Gleichzeitig soll die Technik Wissen vermitteln - Lebensmittelkunde ist da nur ein möglicher Bereich. Auch Kundengespräche sollen künftig mit der VR-Brille simuliert werden. Aber dafür müsse die Technik noch weiterentwickelt werden. Frage-Antwort-Szenen seien derzeit noch nicht möglich, die Situation, dass ein verärgerter Kunde den Laden betritt, hingegen schon.
Technik ist noch nicht ausgereift
Ein weiteres Problem: Die Laufzeit der VR-Brille. Nach etwa 15 Minuten läuft das Gerät heiß und muss ausgeschaltet werden. Auch die Kosten seien nicht unerheblich. Das Gerät koste mit Kopfhörern und Handy zwar nur um die 800 Euro - teuer hingegen seien die programmierten Kurzfilme.
Von denen verfügt der Geschäftsführer derzeit über zwei. Ein weiterer soll Ende des Jahres folgen, hofft er. "Dann kann der Auszubildende virtuell durch den Markt laufen und sich die Abteilungen ansehen." Eingesetzt werde die Brille wohl erst in den kommenden Jahren. Doch: Die Ausbildung bei Edeka-Werner soll auch künftig real bleiben. Die VR-Brille soll nur in fünf bis zehn Prozent dieser Zeit eingesetzt werden. Bislang verfügen nur fünf Edeka-Händler in Nordbayern über ein solches Gerät. Dass der Erfolg "Zukunftsmusik" ist, darüber ist sich Werner im Klaren: "Es ist ein Hype, der in einem halben Jahr vorbei sein kann. Wir sind der Vision nicht verfallen. Wir setzen auch weiterhin auf eine gute Ausbildung."

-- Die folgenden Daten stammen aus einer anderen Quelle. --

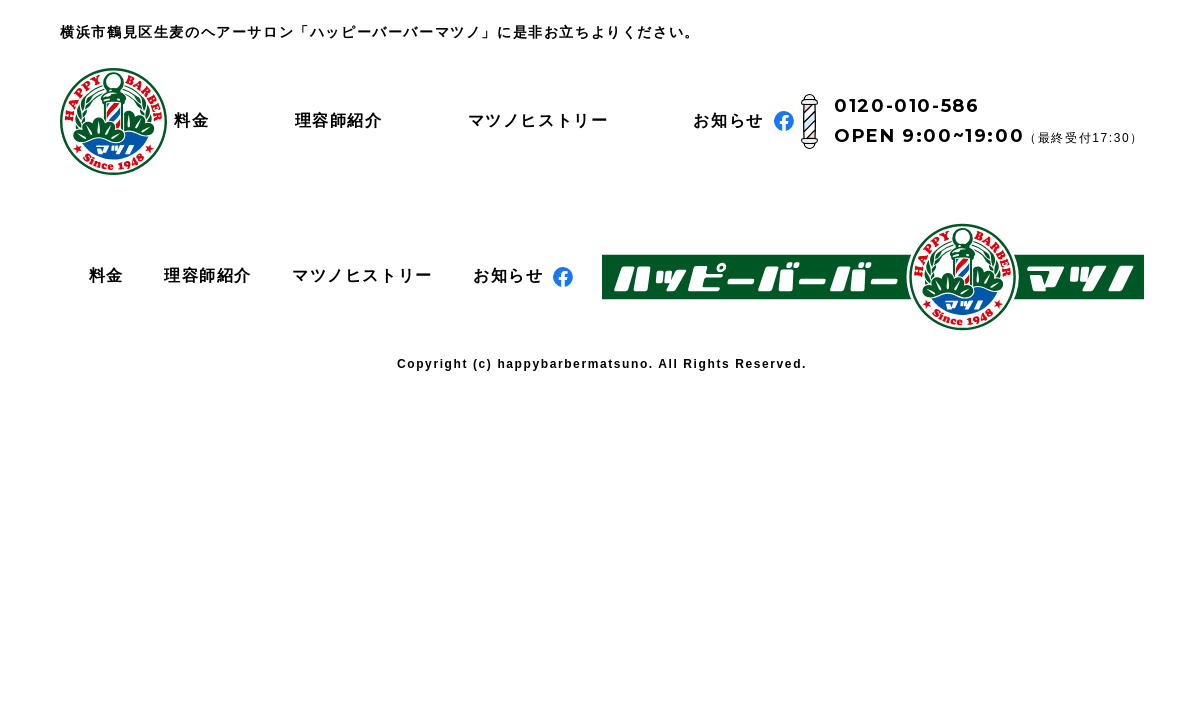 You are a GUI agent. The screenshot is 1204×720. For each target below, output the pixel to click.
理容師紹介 (339, 120)
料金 (191, 120)
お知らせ (743, 121)
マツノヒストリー (538, 120)
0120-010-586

Und so haben sich manche Zukunftsvisionen in der Vergangenheit rentiert, anderen hingegen nicht. Ein digitaler Marktplan am Eingang der Lichtenfelser Filiale stößt auf wenig Interesse, eine interne Quiz-App hingegen auf viel. "Über ein Handy oder Tablett können die Mitarbeiter in Wettbewerben gegeneinander spielen." Die Fragen beschränken sich natürlich auf die unterschiedlichen Bereiche des Einzelhandels.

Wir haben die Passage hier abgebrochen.